I've tried using basic calculus to find the maximum value of $d$ expressed as a function of $a$.
That is, after some rearrangement, I get $$d=\frac{c}{ab}$$
which can be expressed as the following function (unless, I'm mistaken) $$d(a)=\frac{c}{a(c-a)}$$
where a, b, c $\in \mathbb{R}^+$.
Now, differentiating this function, then solving $d'(a)=0$ should give the value of $a$ at which $d(a)$ takes its maximum value (assuming the maximum and minimum values of $a$ can be ignored in this calculation).
The problem is I get the answer $d=4/c$ which is wrong, since for example, $1/1+1/2\neq4/3$.

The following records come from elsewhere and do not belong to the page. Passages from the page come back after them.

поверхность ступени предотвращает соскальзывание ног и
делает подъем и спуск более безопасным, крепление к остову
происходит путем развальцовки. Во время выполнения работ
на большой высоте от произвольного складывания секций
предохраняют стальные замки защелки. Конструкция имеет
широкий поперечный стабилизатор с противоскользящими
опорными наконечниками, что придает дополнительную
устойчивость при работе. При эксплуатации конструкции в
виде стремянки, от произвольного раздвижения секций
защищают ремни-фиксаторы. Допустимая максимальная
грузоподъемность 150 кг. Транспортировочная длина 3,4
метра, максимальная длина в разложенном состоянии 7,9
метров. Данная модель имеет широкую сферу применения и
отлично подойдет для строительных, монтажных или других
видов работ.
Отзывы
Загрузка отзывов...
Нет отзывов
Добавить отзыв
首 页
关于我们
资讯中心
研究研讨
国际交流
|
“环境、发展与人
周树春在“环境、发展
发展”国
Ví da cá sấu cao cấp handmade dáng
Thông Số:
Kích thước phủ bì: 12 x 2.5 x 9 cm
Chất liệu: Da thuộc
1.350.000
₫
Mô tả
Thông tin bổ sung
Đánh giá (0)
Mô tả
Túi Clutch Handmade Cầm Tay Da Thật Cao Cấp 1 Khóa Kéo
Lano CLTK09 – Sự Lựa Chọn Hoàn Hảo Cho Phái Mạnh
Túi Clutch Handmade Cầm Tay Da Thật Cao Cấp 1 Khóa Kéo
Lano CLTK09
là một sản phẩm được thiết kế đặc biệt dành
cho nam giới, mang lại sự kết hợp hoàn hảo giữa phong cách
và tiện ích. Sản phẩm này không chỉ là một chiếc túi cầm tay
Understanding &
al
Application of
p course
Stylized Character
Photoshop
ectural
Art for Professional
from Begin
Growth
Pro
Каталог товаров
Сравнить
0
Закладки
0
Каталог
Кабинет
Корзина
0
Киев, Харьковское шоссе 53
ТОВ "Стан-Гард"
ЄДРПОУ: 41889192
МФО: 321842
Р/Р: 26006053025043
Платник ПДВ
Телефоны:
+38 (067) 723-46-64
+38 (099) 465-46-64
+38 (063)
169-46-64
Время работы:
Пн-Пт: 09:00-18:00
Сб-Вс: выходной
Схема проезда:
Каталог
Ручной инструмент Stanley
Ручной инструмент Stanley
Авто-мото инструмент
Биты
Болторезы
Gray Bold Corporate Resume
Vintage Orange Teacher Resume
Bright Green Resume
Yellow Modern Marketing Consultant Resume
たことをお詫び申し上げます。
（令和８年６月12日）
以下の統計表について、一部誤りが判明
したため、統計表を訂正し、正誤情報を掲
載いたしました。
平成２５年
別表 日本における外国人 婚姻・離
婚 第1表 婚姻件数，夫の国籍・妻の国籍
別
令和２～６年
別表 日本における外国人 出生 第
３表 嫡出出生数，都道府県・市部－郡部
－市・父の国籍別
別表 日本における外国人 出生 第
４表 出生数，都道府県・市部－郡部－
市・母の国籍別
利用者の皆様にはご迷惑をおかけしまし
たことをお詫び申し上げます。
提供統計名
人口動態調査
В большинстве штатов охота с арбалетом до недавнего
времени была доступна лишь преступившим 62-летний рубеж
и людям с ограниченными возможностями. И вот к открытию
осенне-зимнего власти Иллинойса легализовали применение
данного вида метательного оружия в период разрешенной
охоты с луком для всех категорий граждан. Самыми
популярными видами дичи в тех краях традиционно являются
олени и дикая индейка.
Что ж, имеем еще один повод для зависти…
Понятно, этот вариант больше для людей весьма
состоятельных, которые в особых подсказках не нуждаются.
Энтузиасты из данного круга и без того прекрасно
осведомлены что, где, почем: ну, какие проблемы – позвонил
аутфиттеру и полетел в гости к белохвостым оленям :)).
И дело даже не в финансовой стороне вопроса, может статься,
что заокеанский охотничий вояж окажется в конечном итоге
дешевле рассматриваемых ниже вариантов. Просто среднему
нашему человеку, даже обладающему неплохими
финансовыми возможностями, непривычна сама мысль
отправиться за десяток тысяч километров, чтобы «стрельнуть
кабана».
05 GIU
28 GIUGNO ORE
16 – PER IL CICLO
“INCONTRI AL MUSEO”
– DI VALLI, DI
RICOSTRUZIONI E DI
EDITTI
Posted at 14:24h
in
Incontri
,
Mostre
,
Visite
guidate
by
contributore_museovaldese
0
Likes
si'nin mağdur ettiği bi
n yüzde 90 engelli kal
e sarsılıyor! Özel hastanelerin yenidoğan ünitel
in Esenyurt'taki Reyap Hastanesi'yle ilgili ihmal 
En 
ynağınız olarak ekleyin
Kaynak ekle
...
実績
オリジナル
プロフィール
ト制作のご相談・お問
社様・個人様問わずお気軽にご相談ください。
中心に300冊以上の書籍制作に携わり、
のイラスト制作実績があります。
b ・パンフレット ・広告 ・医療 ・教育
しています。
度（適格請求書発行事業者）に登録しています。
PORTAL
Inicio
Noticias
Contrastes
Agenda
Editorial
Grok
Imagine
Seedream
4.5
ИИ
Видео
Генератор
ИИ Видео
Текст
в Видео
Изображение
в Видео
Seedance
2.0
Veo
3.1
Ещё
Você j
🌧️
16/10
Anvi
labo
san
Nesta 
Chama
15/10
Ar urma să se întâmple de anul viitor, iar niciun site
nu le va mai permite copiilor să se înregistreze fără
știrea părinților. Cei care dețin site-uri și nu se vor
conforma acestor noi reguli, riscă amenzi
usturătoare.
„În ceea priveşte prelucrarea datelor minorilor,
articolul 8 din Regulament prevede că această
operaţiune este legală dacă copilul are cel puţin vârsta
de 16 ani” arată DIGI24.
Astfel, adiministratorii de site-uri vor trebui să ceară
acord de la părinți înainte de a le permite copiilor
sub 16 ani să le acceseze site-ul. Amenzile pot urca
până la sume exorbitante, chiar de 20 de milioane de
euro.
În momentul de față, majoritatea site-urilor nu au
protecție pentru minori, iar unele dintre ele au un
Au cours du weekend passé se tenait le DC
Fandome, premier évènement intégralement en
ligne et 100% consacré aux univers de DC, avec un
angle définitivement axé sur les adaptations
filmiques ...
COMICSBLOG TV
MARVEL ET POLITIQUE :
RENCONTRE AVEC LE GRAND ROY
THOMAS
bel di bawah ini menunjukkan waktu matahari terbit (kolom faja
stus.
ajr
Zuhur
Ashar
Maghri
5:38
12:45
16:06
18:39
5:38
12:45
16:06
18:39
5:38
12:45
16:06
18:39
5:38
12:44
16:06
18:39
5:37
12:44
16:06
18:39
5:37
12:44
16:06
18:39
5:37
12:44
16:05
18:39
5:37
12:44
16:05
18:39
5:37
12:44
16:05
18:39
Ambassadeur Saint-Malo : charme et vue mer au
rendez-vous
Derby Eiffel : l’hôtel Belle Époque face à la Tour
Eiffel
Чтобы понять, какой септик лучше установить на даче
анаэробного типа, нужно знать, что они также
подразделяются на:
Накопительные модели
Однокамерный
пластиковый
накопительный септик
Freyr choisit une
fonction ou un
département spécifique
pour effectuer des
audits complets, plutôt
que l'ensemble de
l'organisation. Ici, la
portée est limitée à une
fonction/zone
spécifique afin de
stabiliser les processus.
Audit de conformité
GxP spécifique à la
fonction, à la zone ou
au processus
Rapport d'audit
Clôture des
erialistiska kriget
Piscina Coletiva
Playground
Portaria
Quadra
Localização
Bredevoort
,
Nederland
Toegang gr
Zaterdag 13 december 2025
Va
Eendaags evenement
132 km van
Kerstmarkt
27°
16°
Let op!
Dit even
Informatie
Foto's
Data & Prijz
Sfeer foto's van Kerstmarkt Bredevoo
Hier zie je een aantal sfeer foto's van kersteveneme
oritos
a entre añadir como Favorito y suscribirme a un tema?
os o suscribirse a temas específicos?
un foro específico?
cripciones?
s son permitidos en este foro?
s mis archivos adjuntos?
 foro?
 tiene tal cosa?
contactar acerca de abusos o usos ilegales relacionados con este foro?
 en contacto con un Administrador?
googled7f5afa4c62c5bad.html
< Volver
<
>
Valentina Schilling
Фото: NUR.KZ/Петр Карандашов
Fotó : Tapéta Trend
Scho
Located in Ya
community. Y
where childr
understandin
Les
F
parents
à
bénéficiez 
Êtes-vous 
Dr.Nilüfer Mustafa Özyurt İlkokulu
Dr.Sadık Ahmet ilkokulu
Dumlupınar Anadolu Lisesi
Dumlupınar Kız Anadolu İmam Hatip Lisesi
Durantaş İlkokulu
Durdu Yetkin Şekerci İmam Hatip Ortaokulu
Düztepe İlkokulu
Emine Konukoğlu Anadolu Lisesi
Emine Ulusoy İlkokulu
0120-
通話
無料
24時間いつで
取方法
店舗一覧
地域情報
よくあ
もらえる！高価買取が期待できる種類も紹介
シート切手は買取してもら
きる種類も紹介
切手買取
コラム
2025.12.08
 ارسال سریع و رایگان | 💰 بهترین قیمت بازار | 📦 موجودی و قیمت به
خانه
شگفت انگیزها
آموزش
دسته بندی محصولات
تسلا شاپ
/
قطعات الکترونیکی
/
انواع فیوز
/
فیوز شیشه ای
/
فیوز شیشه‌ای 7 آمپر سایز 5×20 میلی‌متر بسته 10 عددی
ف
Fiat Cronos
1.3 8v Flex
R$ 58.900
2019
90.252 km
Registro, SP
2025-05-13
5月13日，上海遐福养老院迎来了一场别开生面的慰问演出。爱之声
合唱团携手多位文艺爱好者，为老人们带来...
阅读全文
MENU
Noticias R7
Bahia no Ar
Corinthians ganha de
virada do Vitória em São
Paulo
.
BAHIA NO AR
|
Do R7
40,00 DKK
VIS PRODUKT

Our claim is $1+\frac{1}{c-1}$ is the maximum possible attainable value which attains at $a=1$ and $b=c-1$ or vice versa.
Say $1+\frac{1}{c-1}$ is not the maximum and say the maximum is attained at $(a,b)$ such that $a$,$b$ is greater than $1$ as if one of them equals $1$ then we will get the same maximum. So $\frac{1}{a}\leq \frac{1}{2}$ and $\frac{1}{b}\leq \frac{1}{2}$.
(As $a,b>1$ and they are positive integers).
Hence $\frac{1}{a}+\frac{1}{b}\leq 1$
Hence $1+\frac{1}{c-1}$ is the maximum possible attainable value as it's greater than $1$!